### Aim of the task
Return the entries below word for word. No picture belongs in the copy.

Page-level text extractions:
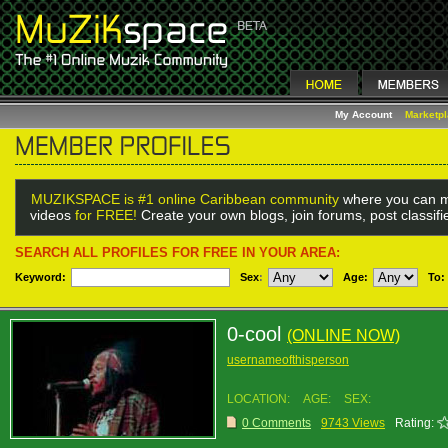
My Account
Marketp
MUZIKSPACE is #1 online Caribbean community
where you can m
videos
for FREE!
Create your own blogs, join forums, post classif
SEARCH ALL PROFILES FOR FREE IN YOUR AREA:
Keyword:
Sex
:
Age:
To:
0-cool
(ONLINE NOW)
usernameofthisperson
LOCATION:
AGE:
SEX:
0 Comments
9743 Views
Rating:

### Response to the exercise
My Account
Marketp
MUZIKSPACE is #1 online Caribbean community
where you can m
videos
for FREE!
Create your own blogs, join forums, post classif
SEARCH ALL PROFILES FOR FREE IN YOUR AREA:
Keyword:
Sex
:
Age:
To:
0-cool
(ONLINE NOW)
usernameofthisperson
LOCATION:
AGE:
SEX:
0 Comments
9743 Views
Rating:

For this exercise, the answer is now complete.